Crowdfunding can seem like a new thing – but fundraising is essentially getting funding from a crowd of people

Today when people talk about crowdfunding, they mean using websites to organise fundraising campaigns.

Crowdfunding sites host campaigns which act as a means to promote the campaign. They usually feature a video, some text explaining what you’re seeking to raise and why, and manage payment online via credit or direct debit. The platform automates the process of getting the money from your funders and getting it all to you in the event of success.

Important advantages

Crowdfunding online gives several important advantages. Firstly, moving away from cash makes managing funds easier and less stressful; by using credit and debit cards, there’s no need to have procedures in place to mitigate the risk of theft of cash, no danger to your volunteers from theft and no need for lots of trips to a bank. And, by using online methods, people aren’t restricted to what funds they might have in their wallet at the time you ask, so average donations can be higher than for cash.

Secondly, it can broaden the reach of a campaign beyond the immediate users or local people and tap into families, friends and people who might once have had a connection to a club but have moved away but find out about the campaign from social media platforms. You’re unlikely to know where those people have gone to once they fall off the club’s radar, but people in your current club network are far more likely to.

Finally, in addition to people’s money, you get their email addresses and other details, so you have a means to keep on engaging with them and build the stronger relationships which can be harder with cash or cheque based campaigns.

Eligible organisations can also claim Gift Aid as part of a crowdfunding campaign.

The majority of platforms operate on an ‘all or nothing’ basis, so if a project fails to meet an agreed target by a set date, funding does not proceed and supporters who have pledged to back your campaign get their money returned.

Some also offer ‘keep what you raise’ options, so regardless of what your target is, all pledges of support will be valid. This can seem an attractive way to increase your chances of getting something for your efforts, but experience suggests donors don’t engage as strongly with campaigns which have hedged their bets like this.

Where can I find out more?

There’s lots of platforms available to use. Most charge around 5% + VAT of what is raised on a no-success, no fee basis.

Have a look to see what clubs like yours have used successfully. Some specialise in certain types of project while some have funds available from other partners at national or local level to top-up what you might be able to raise. Check out Nesta and CrowdingIn for more.
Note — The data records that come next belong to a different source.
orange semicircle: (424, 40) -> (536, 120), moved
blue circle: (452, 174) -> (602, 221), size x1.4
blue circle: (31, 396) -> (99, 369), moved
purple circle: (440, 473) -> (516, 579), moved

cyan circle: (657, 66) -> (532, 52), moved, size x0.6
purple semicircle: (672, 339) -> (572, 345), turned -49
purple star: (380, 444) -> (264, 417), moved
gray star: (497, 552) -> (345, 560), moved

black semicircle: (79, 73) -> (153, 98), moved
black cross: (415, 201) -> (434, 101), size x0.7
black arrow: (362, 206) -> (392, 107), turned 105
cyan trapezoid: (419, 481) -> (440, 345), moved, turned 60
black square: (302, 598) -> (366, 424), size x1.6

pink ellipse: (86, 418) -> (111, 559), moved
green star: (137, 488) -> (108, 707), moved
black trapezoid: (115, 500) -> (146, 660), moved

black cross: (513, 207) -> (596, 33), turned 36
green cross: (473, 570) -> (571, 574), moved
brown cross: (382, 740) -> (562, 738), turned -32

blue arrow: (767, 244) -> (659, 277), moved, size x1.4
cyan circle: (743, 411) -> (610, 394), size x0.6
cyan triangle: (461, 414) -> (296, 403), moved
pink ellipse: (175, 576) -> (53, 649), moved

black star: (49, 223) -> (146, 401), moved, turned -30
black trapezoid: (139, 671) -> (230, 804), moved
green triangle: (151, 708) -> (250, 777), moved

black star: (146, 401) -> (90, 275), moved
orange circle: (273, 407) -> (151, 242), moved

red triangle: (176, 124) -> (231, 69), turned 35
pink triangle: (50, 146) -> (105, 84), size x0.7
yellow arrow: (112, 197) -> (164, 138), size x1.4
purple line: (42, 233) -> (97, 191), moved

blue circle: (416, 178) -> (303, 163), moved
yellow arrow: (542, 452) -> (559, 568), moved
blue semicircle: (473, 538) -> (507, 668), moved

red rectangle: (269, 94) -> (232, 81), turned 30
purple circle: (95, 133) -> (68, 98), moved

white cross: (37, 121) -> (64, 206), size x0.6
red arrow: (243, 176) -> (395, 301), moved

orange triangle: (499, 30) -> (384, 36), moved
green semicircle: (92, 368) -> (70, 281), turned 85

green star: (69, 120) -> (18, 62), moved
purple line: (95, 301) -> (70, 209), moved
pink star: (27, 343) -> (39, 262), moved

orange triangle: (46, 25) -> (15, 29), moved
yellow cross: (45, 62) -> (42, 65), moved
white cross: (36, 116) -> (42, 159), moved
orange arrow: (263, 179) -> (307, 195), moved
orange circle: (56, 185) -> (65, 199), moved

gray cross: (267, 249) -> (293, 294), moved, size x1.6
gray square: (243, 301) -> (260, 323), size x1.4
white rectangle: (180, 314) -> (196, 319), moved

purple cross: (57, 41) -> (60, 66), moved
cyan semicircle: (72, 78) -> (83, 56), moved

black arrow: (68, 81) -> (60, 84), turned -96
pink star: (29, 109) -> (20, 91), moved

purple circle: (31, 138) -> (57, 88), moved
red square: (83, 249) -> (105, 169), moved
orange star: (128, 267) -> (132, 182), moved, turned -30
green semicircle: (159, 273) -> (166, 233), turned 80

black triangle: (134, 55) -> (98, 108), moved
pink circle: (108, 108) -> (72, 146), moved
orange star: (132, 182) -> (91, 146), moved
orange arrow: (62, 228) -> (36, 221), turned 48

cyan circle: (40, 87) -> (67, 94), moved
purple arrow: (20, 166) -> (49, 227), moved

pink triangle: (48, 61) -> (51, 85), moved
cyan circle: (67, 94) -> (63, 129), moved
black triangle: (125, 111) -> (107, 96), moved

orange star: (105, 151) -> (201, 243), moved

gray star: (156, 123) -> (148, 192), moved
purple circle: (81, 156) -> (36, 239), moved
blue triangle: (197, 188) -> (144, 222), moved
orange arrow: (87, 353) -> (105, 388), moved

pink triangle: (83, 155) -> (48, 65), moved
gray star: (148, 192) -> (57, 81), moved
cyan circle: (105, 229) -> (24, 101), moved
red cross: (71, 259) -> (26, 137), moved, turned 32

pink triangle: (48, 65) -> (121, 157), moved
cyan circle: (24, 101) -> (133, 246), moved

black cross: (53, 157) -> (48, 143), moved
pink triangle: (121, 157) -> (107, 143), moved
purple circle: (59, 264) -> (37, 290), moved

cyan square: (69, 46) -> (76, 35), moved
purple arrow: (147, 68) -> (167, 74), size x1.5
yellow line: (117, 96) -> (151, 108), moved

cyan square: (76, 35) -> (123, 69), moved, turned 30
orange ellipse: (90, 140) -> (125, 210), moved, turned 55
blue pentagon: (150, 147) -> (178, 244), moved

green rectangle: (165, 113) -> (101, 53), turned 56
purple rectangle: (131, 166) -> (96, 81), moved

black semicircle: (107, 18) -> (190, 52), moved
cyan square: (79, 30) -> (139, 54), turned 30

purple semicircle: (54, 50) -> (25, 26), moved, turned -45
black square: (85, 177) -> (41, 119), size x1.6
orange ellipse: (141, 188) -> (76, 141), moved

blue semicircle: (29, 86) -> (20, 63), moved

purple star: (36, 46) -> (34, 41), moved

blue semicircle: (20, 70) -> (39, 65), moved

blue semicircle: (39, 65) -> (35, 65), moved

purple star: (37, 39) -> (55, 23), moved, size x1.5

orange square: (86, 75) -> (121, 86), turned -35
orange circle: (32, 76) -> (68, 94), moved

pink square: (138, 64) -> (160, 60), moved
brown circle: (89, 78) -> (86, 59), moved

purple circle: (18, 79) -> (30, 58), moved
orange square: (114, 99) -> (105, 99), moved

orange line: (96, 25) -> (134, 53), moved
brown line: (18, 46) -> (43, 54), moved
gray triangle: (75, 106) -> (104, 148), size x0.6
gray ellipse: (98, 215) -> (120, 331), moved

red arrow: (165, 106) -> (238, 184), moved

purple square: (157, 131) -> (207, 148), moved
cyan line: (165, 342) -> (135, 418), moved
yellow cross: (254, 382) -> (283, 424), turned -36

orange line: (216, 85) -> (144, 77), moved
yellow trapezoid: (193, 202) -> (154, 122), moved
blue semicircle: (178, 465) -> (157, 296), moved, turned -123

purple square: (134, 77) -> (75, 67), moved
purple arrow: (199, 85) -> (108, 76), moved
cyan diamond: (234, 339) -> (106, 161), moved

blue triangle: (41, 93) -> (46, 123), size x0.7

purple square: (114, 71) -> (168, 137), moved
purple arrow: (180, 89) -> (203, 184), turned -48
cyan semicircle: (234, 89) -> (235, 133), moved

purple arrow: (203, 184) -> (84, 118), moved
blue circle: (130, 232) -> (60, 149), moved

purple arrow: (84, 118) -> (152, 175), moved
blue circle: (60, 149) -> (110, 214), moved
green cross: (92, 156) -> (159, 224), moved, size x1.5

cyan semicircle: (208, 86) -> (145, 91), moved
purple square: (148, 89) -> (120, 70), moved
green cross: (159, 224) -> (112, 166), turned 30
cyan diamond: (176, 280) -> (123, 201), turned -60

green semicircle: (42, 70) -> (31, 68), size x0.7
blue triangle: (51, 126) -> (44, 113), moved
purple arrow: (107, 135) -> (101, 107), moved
Some things to think about:

  • Crowdfunding is a powerful tool but it isn’t a magic bullet. Like any other form of raising funds, you get out what you put in, and simply placing a campaign on a crowdfunding platform won’t get any success for your campaign if you don’t work hard at promoting it on and offline. Even so, it can yield better results in terms of effort than more time-intensive things like organising events.
  • As activity is driven online, it can connect with younger or busier audiences who might not attend events or respond to more traditional fundraising, but can also alienate older and less connected communities, so think about whether it works for your likely donors as much as whether it works for your club’s volunteers.
  • Having a strong social media presence or email list is absolutely vital. If people aren’t used to seeing your club online or hearing from you via email, you’ll struggle to achieve the reach to connect with them. If you want to do Crowdfunding and don’t have a website, or a Facebook page or regular newsletter then think strongly about developing this first.
  • People are bombarded with requests for funding online, so make your appeal stand out. Make it as professional as you can without being too slick; too professional a video can make people think that you’ve got money to burn and so you don’t need theirs, while too homespun and error-ridden can lead people to think you’re well-meaning amateurs who they don’t really trust to spend the money properly.